Landing Page 101
Eight seconds
A dandelion in a breeze may just last longer than the average online attention span.
Landing Pages
Allow you to capture a visitor’s information through a lead form.
A Call to Action
Is where the rubber meets the road. If they click, you’ve generated a lead.
The Blink Test
Can someone look at it and know what it’s about before the dandelion disappears?
First impressions are critical because you should be optimising for instant conversion.
- The more intelligence you have about your leads, the better you can market to them.
- The better you can target your marketing, the more likely you’ll convert them to customers.
- The more landing pages, the more leads generated.
- The more leads generated means a better conversion rate.
- A better conversion rate equals a happy business.
Your message is the focus
You need to show and tell because people process images faster than words.
Get rid of the clutter.
- You need clear and compelling copy sitting on a page with minimal distractions.
- Why do you think landing pages have no headers or footers?

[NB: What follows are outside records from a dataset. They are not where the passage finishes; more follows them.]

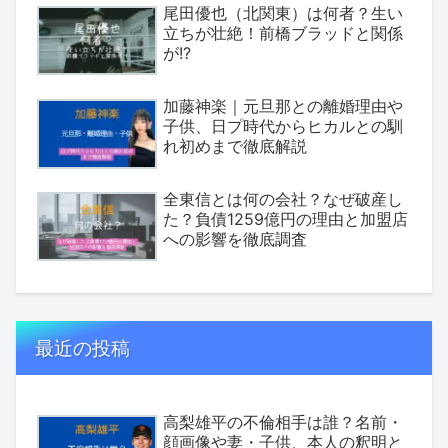
尾田優也（北関東）は何者？生い
立ちが壮絶！前橋ブラッドと関係
が!?
加藤神楽｜元旦那との離婚理由や
子供、日プ時代からヒカルとの馴
れ初めまで徹底解説
全東信とは何の会社？なぜ破産し
た？負債1259億円の理由と加盟店
への影響を徹底調査
最近の投稿
高梨雄平の不倫相手は誰？名前・
顔画像や妻・子供、本人の釈明と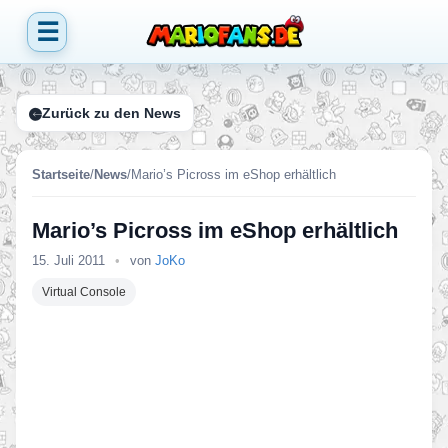
☰
Zurück zu den News
Startseite
/
News
/
Mario’s Picross im eShop erhältlich
Mario’s Picross im eShop erhältlich
15. Juli 2011
•
von
JoKo
Virtual Console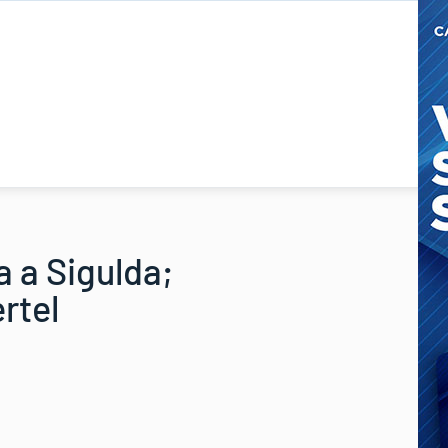
 a Sigulda;
rtel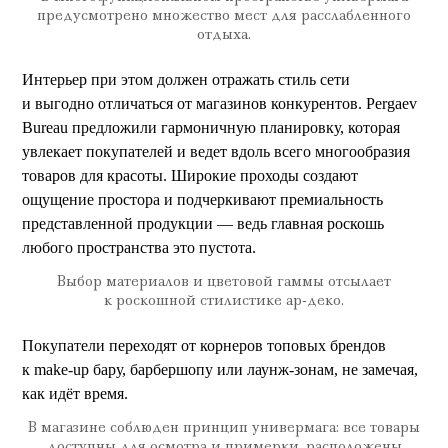
предусмотрено множество мест для расслабленного
отдыха.
Интерьер при этом должен отражать стиль сети
и выгодно отличаться от магазинов конкурентов. Pergaev
Bureau предложили гармоничную планировку, которая
увлекает покупателей и ведет вдоль всего многообразия
товаров для красоты. Широкие проходы создают
ощущение простора и подчеркивают премиальность
представленной продукции — ведь главная роскошь
любого пространства это пустота.
Выбор материалов и цветовой гаммы отсылает
к роскошной стилистике ар-деко.
Покупатели переходят от корнеров топовых брендов
к make-up бару, барбершопу или лаунж-зонам, не замечая,
как идёт время.
В магазине соблюден принцип универмага: все товары
доступны для осмотра и примерки, расположены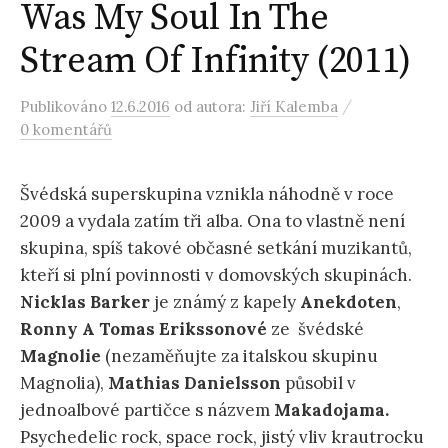
Was My Soul In The
Stream Of Infinity (2011)
/
Publikováno
12.6.2016
od autora:
Jiří Kalemba
0 komentářů
Švédská superskupina vznikla náhodně v roce
2009 a vydala zatím tři alba. Ona to vlastně není
skupina, spíš takové občasné setkání muzikantů,
kteří si plní povinnosti v domovských skupinách.
Nicklas Barker
je známý z kapely
Anekdoten
,
Ronny A Tomas Erikssonové
ze švédské
Magnolie
(nezaměňujte za italskou skupinu
Magnolia),
Mathias
Danielsson
působil v
jednoalbové partičce s názvem
Makadojama.
Psychedelic rock, space rock, jistý vliv krautrocku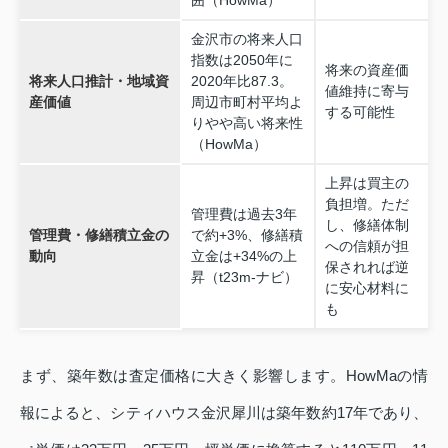
囲（HowMa）
金沢市の将来人口
指数は2050年に
将来の資産価
将来人口推計・地域資
2020年比87.3。
値維持に寄与
産価値
周辺市町村平均よ
する可能性
りやや高い将来性
（HowMa）
上昇は買主の
負担増。ただ
管理費は過去3年
し、修繕体制
管理費・修繕積立金の
で約+3%、修繕積
への信頼が担
動向
立金は+34%の上
保されれば逆
昇（t23m‑ナビ）
に安心材料に
も
まず、築年数は査定価格に大きく影響します。HowMaの情
報によると、シティハウス金沢犀川は築年数約17年であり、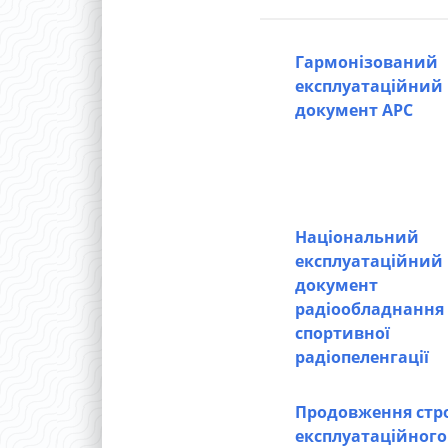
Гармонізований
експлуатаційний
документ АРС
Національний
експлуатаційний
документ
радіообладнання 
спортивної
радіопеленгації
Продовження стро
експлуатаційного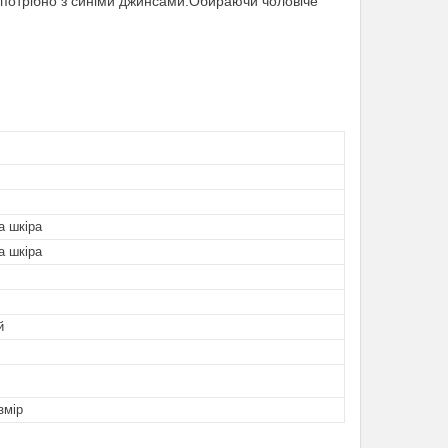
 потрібно з синіми джинсами.Обираючи чоловіче
а шкіра
а шкіра
й
змір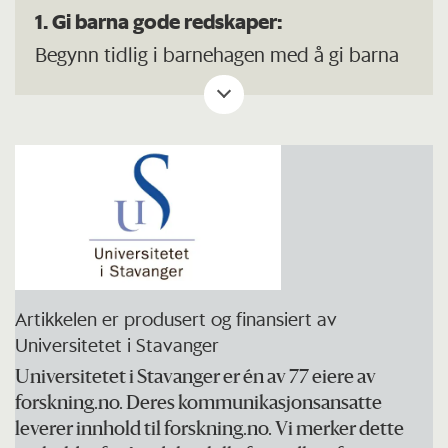
1. Gi barna gode redskaper:
Begynn tidlig i barnehagen med å gi barna
redskaper de trenger resten av livet. De bør
kjenne at de har med seg en glede og en
forventning når de skal gå over til neste
nivå. Disse redskapene bør bestå av god
sosial kompetanse, godt språk og gode
matematikk-kunnskaper.
Artikkelen er produsert og finansiert av
2. God kommunikasjon:
Universitetet i Stavanger
Sørg for at det er etablert en god
Universitetet i Stavanger er én av 77 eiere av
kommunikasjon mellom barnehagen og
forskning.no. Deres kommunikasjonsansatte
leverer innhold til forskning.no. Vi merker dette
skolen. Det er mye man kan lære av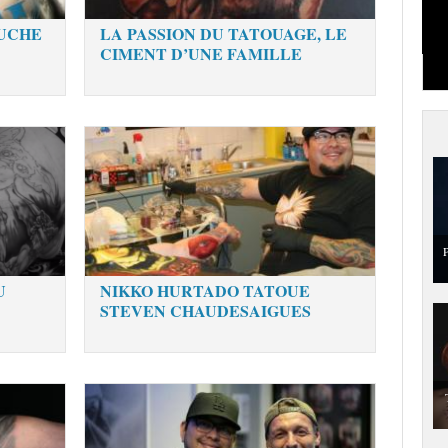
OUCHE
LA PASSION DU TATOUAGE, LE
CIMENT D’UNE FAMILLE
P
U
NIKKO HURTADO TATOUE
STEVEN CHAUDESAIGUES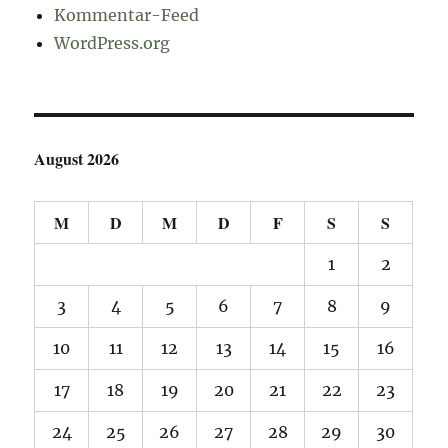
Kommentar-Feed
WordPress.org
August 2026
M
D
M
D
F
S
S
1
2
3
4
5
6
7
8
9
10
11
12
13
14
15
16
17
18
19
20
21
22
23
24
25
26
27
28
29
30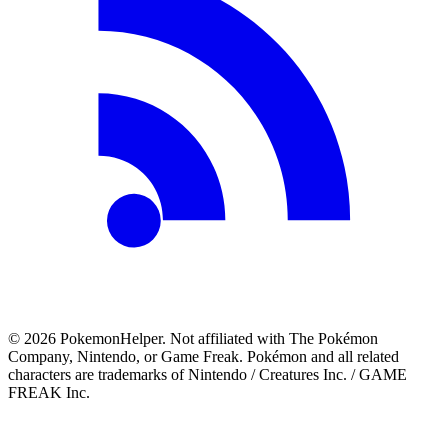
©
2026
PokemonHelper
. Not affiliated with The Pokémon
Company, Nintendo, or Game Freak. Pokémon and all related
characters are trademarks of Nintendo / Creatures Inc. / GAME
FREAK Inc.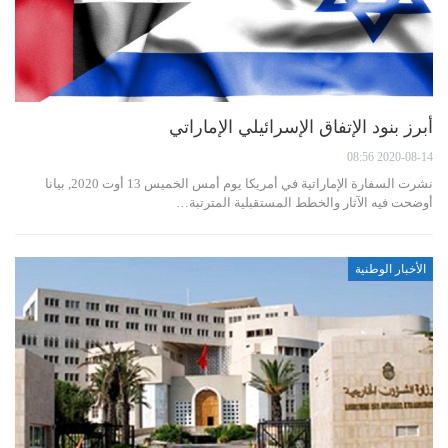
أبرز بنود الإتفاق الإسرائيلي الإماراتي
2020-08-14 08:56
نشرت السفارة الإماراتية في أمريكا يوم أمس الخميس 13 أوت 2020, بيانا
أوضحت فيه الآثار والخطط المستقبلية المترتبة…
الأخبار الوطنية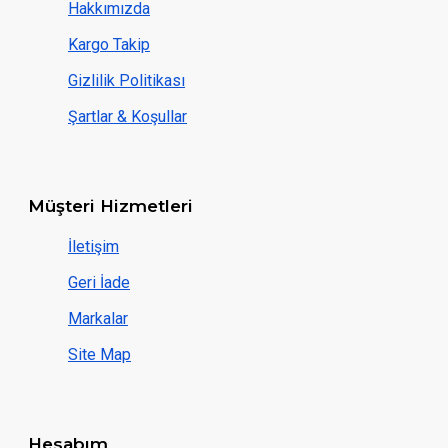
Hakkımızda
Kargo Takip
Gizlilik Politikası
Şartlar & Koşullar
Müşteri Hizmetleri
İletişim
Geri İade
Markalar
Site Map
Hesabım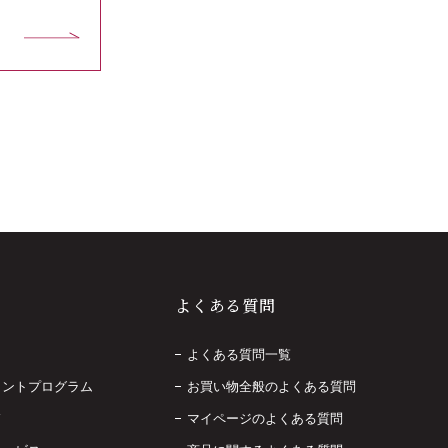
よくある質問
よくある質問一覧
イントプログラム
お買い物全般のよくある質問
ド
マイページのよくある質問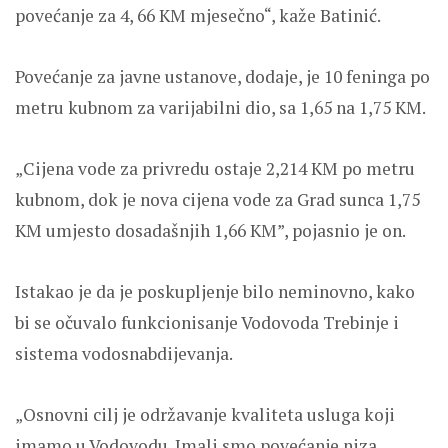
povećanje za 4, 66 KM mjesečno“, kaže Batinić.
Povećanje za javne ustanove, dodaje, je 10 feninga po
metru kubnom za varijabilni dio, sa 1,65 na 1,75 KM.
„Cijena vode za privredu ostaje 2,214 KM po metru
kubnom, dok je nova cijena vode za Grad sunca 1,75
KM umjesto dosadašnjih 1,66 KM”, pojasnio je on.
Istakao je da je poskupljenje bilo neminovno, kako
bi se očuvalo funkcionisanje Vodovoda Trebinje i
sistema vodosnabdijevanja.
„Osnovni cilj je održavanje kvaliteta usluga koji
imamo u Vodovodu. Imali smo povećanje niza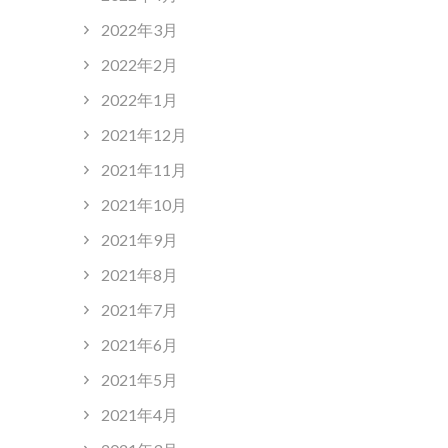
2022年3月
2022年2月
2022年1月
2021年12月
2021年11月
2021年10月
2021年9月
2021年8月
2021年7月
2021年6月
2021年5月
2021年4月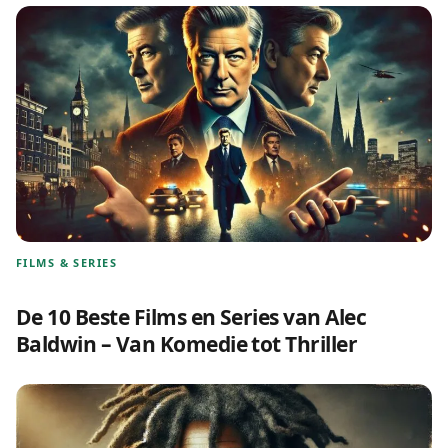
FILMS & SERIES
De 10 Beste Films en Series van Alec
Baldwin – Van Komedie tot Thriller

Because you don’t want distractions. None.
Why your headline shouldn’t suck.
- Because it’s the first thing they’ll see. It is not a title. It is a headline.
- Cut to the chase and be succinct – tell them why they’ve landed. What you’re offering and why will it benefit them?
Call for re-inforcements, take advantage of your sub header.
- If they only read the headline and the sub header would it make them complete the form? Would it make you?
- Add some context. It’s the cavalry riding over the hill to reinforce the position. It’s your value proposition.
Kill your darlings.
- You’re aiming for simplicity. Not verbosity.
- All those persuasive words that you’ve written? Kill some of them. Ruthlessly and without fear. What’s the value for your visitor?
Is your landing page responsive?
- Are your audience smartphone users or business people with laptops?
- Your landing page should be responsive to the screen size and orientation it’s being viewed on.
- 42 % of smartphone owners between the ages of 18 and 29 consider their phone as their primary way of accessing the internet (Pew Internet).
The Lead Form
Put it in its place.
The lead form should be above the fold not lurking down here. For those of you who guessed it should be up top, congratulations you get a gold star. For those that didn’t, well… you won’t forget it now.
Don't screw up your landing page
We will never, ever rent, sell or even barter your email address. Never. We don’t like being spammed and we can’t imagine you like it either.
You are not their mother.
You don’t need to ask for every little detail. Your lead form should only ask for the essential information you need to follow up. Ask yourself, what would you tell and is it absolutely necessary that you need to know this?
In general, asking for someone’s age, their telephone number or street address is likely to decrease conversion rates. Much like it did when you decided not to take that date home to Mama.
Don’t ask them to submit.
Download instead of submit. Start my free trial instead of submit. Get your eBook instead of submit. Action instead of submission.
Calm their fears.
Either put a link to a privacy statement to stop any fears they may have of being spammed or tell them you won’t be selling their email address.
You could also include your telephone number as some people aren’t comfortable with online transactions but do want to participate.